AdaptBit-HD: Adaptive Model Bitwidth for Hyperdimensional Computing

Abstract

Brain-inspired Hyperdimensional (HD) computing is a novel computing paradigm emulating the neuron’s activity in high-dimensional space. The first step in HD computing is to map each data point into high-dimensional space (e.g., 10,000). This poses several problems. For instance, the size of the data can explode and all subsequent operations need to be performed in parallel in D = 10,000 dimensions. Prior work alleviated this issue with model quantization. The HVs could then be stored in less space than the original data and lower bitwidth operations can be used to save energy.
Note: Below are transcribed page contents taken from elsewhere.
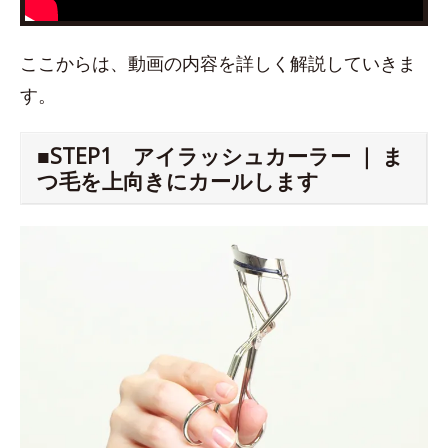
ここからは、動画の内容を詳しく解説していきま
す。
■STEP1 アイラッシュカーラー ｜ ま
つ毛を上向きにカールします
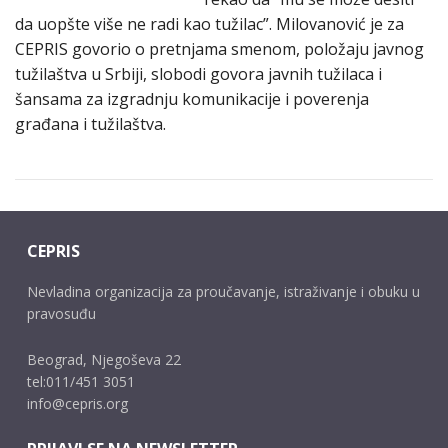
da uopšte više ne radi kao tužilac”. Milovanović je za
CEPRIS govorio o pretnjama smenom, položaju javnog
tužilaštva u Srbiji, slobodi govora javnih tužilaca i
šansama za izgradnju komunikacije i poverenja
građana i tužilaštva.
CEPRIS
Nevladina organizacija za proučavanje, istraživanje i obuku u
pravosuđu
Beograd, Njegoševa 22
tel:011/451 3051
info@cepris.org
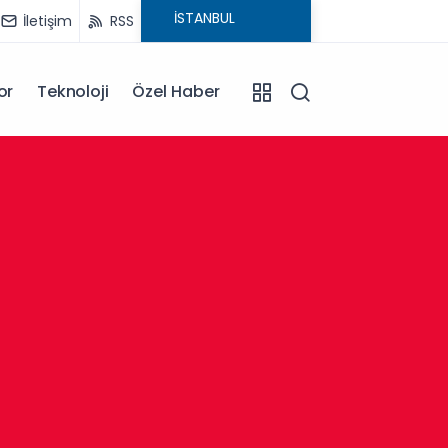
İletişim
RSS
or
Teknoloji
Özel Haber
13:30
Afyonk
However, prior work quantized all samples to the same bitwidth. We propose, AdaptBit-HD, an Adaptive Model Bitwidth Architecture for accelerating HD Computing. AdaptBit-HD operates on the bits of the quantized model one bit at a time to save energy when fewer bits can be used to find the correct class. With AdaptBit-HD, we can achieve both high accuracy by utilizing all the bits when necessary and high energy efficiency by terminating execution at lower bits when our design is confident in the output. We additionally design an endto-end FPGA accelerator for AdaptBit-HD. Compared to 16-bit models, AdaptBit-HD is 14× more energy efficient and compared to binary models, AdaptBit-HD is 1.1% more accurate, which is comparable in accuracy to 16-bit models. This demonstrates that AdaptBit-HD is able to achieve the accuracy of full precision models, with the energy efficiency of binary models.